◆ Task objective
Line by line, reproduce the material below exactly.

◆ Source data
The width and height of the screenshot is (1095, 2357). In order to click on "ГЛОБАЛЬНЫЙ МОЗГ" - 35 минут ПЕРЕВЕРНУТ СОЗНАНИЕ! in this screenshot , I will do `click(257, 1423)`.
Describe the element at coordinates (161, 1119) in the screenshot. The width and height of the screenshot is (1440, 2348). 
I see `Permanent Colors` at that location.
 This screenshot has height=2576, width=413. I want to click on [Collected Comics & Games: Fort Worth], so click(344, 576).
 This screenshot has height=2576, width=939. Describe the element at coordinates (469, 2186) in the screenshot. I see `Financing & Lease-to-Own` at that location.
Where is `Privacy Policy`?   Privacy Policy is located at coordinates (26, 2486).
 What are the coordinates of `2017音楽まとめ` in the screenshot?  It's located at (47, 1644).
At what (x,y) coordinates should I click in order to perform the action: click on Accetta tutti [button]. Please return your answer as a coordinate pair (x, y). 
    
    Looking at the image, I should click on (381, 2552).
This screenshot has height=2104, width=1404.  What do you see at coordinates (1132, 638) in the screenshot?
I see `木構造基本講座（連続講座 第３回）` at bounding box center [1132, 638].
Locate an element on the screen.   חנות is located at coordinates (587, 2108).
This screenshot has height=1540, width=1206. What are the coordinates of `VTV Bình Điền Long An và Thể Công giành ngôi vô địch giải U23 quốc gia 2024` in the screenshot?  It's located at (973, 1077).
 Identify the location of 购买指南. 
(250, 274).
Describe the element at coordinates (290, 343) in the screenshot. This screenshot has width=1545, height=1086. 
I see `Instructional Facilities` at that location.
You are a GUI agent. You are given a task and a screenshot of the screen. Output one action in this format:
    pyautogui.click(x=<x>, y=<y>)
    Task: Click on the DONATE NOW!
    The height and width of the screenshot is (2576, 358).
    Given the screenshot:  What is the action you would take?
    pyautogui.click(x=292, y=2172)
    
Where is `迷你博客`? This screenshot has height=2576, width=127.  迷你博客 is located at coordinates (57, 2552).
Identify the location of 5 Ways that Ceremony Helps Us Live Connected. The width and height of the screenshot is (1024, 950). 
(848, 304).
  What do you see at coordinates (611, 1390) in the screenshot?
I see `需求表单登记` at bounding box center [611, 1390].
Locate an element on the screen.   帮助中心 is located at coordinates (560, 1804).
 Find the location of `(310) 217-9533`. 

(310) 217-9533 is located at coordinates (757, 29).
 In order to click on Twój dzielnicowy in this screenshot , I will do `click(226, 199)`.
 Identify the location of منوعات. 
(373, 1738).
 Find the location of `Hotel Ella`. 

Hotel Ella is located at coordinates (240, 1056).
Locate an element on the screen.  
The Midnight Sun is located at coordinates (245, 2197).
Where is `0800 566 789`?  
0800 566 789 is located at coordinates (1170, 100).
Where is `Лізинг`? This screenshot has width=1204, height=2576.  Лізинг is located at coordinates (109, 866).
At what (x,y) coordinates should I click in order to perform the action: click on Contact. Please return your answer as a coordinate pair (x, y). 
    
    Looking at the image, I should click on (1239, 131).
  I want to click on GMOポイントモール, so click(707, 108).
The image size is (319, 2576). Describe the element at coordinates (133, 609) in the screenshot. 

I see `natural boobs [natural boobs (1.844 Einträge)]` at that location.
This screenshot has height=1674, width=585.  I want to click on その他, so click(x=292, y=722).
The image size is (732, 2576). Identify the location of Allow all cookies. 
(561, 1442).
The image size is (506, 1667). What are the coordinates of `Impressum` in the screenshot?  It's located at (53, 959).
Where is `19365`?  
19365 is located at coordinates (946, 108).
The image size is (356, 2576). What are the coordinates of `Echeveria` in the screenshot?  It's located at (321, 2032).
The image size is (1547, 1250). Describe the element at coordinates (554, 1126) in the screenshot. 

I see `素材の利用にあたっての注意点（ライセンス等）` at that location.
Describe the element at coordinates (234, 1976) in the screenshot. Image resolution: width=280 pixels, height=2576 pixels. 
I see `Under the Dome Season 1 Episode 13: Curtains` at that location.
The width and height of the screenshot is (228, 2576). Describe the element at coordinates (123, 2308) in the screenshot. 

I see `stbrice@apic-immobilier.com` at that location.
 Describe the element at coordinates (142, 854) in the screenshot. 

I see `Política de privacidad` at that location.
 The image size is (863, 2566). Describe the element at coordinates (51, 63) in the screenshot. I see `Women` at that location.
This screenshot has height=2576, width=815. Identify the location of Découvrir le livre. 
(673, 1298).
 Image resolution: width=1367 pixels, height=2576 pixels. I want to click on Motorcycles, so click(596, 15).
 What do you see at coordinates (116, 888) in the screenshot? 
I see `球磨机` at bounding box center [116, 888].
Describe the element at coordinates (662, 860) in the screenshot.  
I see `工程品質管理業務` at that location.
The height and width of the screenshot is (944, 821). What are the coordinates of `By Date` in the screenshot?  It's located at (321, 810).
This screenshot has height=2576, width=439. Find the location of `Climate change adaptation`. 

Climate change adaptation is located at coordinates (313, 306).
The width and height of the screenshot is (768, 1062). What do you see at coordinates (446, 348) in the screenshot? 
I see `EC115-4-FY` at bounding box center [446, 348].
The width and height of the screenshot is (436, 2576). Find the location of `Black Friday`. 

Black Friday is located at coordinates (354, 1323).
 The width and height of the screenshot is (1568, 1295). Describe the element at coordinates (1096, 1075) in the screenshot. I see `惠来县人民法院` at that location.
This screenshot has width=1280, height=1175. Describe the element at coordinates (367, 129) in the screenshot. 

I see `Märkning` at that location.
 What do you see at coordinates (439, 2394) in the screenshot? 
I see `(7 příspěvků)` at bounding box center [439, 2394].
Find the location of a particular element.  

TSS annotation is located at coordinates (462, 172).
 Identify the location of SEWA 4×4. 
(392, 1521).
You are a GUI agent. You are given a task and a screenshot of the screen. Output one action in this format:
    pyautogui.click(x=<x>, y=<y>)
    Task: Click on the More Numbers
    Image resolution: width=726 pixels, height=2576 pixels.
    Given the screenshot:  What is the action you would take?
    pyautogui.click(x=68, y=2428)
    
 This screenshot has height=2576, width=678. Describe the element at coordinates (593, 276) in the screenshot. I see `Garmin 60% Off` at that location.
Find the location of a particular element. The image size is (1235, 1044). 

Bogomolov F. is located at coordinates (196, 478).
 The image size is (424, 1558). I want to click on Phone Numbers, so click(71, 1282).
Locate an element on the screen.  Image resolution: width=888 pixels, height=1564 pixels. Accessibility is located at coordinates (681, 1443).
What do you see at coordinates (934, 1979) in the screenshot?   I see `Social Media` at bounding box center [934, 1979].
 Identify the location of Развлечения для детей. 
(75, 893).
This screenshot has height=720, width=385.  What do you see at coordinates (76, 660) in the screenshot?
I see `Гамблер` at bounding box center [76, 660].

◆ Response area
The width and height of the screenshot is (1095, 2357). In order to click on "ГЛОБАЛЬНЫЙ МОЗГ" - 35 минут ПЕРЕВЕРНУТ СОЗНАНИЕ! in this screenshot , I will do `click(257, 1423)`.
Describe the element at coordinates (161, 1119) in the screenshot. The width and height of the screenshot is (1440, 2348). 
I see `Permanent Colors` at that location.
 This screenshot has height=2576, width=413. I want to click on [Collected Comics & Games: Fort Worth], so click(344, 576).
 This screenshot has height=2576, width=939. Describe the element at coordinates (469, 2186) in the screenshot. I see `Financing & Lease-to-Own` at that location.
Where is `Privacy Policy`?   Privacy Policy is located at coordinates (26, 2486).
 What are the coordinates of `2017音楽まとめ` in the screenshot?  It's located at (47, 1644).
At what (x,y) coordinates should I click in order to perform the action: click on Accetta tutti [button]. Please return your answer as a coordinate pair (x, y). 
    
    Looking at the image, I should click on (381, 2552).
This screenshot has height=2104, width=1404.  What do you see at coordinates (1132, 638) in the screenshot?
I see `木構造基本講座（連続講座 第３回）` at bounding box center [1132, 638].
Locate an element on the screen.   חנות is located at coordinates (587, 2108).
This screenshot has height=1540, width=1206. What are the coordinates of `VTV Bình Điền Long An và Thể Công giành ngôi vô địch giải U23 quốc gia 2024` in the screenshot?  It's located at (973, 1077).
 Identify the location of 购买指南. 
(250, 274).
Describe the element at coordinates (290, 343) in the screenshot. This screenshot has width=1545, height=1086. 
I see `Instructional Facilities` at that location.
You are a GUI agent. You are given a task and a screenshot of the screen. Output one action in this format:
    pyautogui.click(x=<x>, y=<y>)
    Task: Click on the DONATE NOW!
    The height and width of the screenshot is (2576, 358).
    Given the screenshot:  What is the action you would take?
    pyautogui.click(x=292, y=2172)
    
Where is `迷你博客`? This screenshot has height=2576, width=127.  迷你博客 is located at coordinates (57, 2552).
Identify the location of 5 Ways that Ceremony Helps Us Live Connected. The width and height of the screenshot is (1024, 950). 
(848, 304).
  What do you see at coordinates (611, 1390) in the screenshot?
I see `需求表单登记` at bounding box center [611, 1390].
Locate an element on the screen.   帮助中心 is located at coordinates (560, 1804).
 Find the location of `(310) 217-9533`. 

(310) 217-9533 is located at coordinates (757, 29).
 In order to click on Twój dzielnicowy in this screenshot , I will do `click(226, 199)`.
 Identify the location of منوعات. 
(373, 1738).
 Find the location of `Hotel Ella`. 

Hotel Ella is located at coordinates (240, 1056).
Locate an element on the screen.  
The Midnight Sun is located at coordinates (245, 2197).
Where is `0800 566 789`?  
0800 566 789 is located at coordinates (1170, 100).
Where is `Лізинг`? This screenshot has width=1204, height=2576.  Лізинг is located at coordinates (109, 866).
At what (x,y) coordinates should I click in order to perform the action: click on Contact. Please return your answer as a coordinate pair (x, y). 
    
    Looking at the image, I should click on (1239, 131).
  I want to click on GMOポイントモール, so click(707, 108).
The image size is (319, 2576). Describe the element at coordinates (133, 609) in the screenshot. 

I see `natural boobs [natural boobs (1.844 Einträge)]` at that location.
This screenshot has height=1674, width=585.  I want to click on その他, so click(x=292, y=722).
The image size is (732, 2576). Identify the location of Allow all cookies. 
(561, 1442).
The image size is (506, 1667). What are the coordinates of `Impressum` in the screenshot?  It's located at (53, 959).
Where is `19365`?  
19365 is located at coordinates (946, 108).
The image size is (356, 2576). What are the coordinates of `Echeveria` in the screenshot?  It's located at (321, 2032).
The image size is (1547, 1250). Describe the element at coordinates (554, 1126) in the screenshot. 

I see `素材の利用にあたっての注意点（ライセンス等）` at that location.
Describe the element at coordinates (234, 1976) in the screenshot. Image resolution: width=280 pixels, height=2576 pixels. 
I see `Under the Dome Season 1 Episode 13: Curtains` at that location.
The width and height of the screenshot is (228, 2576). Describe the element at coordinates (123, 2308) in the screenshot. 

I see `stbrice@apic-immobilier.com` at that location.
 Describe the element at coordinates (142, 854) in the screenshot. 

I see `Política de privacidad` at that location.
 The image size is (863, 2566). Describe the element at coordinates (51, 63) in the screenshot. I see `Women` at that location.
This screenshot has height=2576, width=815. Identify the location of Découvrir le livre. 
(673, 1298).
 Image resolution: width=1367 pixels, height=2576 pixels. I want to click on Motorcycles, so click(596, 15).
 What do you see at coordinates (116, 888) in the screenshot? 
I see `球磨机` at bounding box center [116, 888].
Describe the element at coordinates (662, 860) in the screenshot.  
I see `工程品質管理業務` at that location.
The height and width of the screenshot is (944, 821). What are the coordinates of `By Date` in the screenshot?  It's located at (321, 810).
This screenshot has height=2576, width=439. Find the location of `Climate change adaptation`. 

Climate change adaptation is located at coordinates (313, 306).
The width and height of the screenshot is (768, 1062). What do you see at coordinates (446, 348) in the screenshot? 
I see `EC115-4-FY` at bounding box center [446, 348].
The width and height of the screenshot is (436, 2576). Find the location of `Black Friday`. 

Black Friday is located at coordinates (354, 1323).
 The width and height of the screenshot is (1568, 1295). Describe the element at coordinates (1096, 1075) in the screenshot. I see `惠来县人民法院` at that location.
This screenshot has width=1280, height=1175. Describe the element at coordinates (367, 129) in the screenshot. 

I see `Märkning` at that location.
 What do you see at coordinates (439, 2394) in the screenshot? 
I see `(7 příspěvků)` at bounding box center [439, 2394].
Find the location of a particular element.  

TSS annotation is located at coordinates (462, 172).
 Identify the location of SEWA 4×4. 
(392, 1521).
You are a GUI agent. You are given a task and a screenshot of the screen. Output one action in this format:
    pyautogui.click(x=<x>, y=<y>)
    Task: Click on the More Numbers
    Image resolution: width=726 pixels, height=2576 pixels.
    Given the screenshot:  What is the action you would take?
    pyautogui.click(x=68, y=2428)
    
 This screenshot has height=2576, width=678. Describe the element at coordinates (593, 276) in the screenshot. I see `Garmin 60% Off` at that location.
Find the location of a particular element. The image size is (1235, 1044). 

Bogomolov F. is located at coordinates (196, 478).
 The image size is (424, 1558). I want to click on Phone Numbers, so click(71, 1282).
Locate an element on the screen.  Image resolution: width=888 pixels, height=1564 pixels. Accessibility is located at coordinates (681, 1443).
What do you see at coordinates (934, 1979) in the screenshot?   I see `Social Media` at bounding box center [934, 1979].
 Identify the location of Развлечения для детей. 
(75, 893).
This screenshot has height=720, width=385.  What do you see at coordinates (76, 660) in the screenshot?
I see `Гамблер` at bounding box center [76, 660].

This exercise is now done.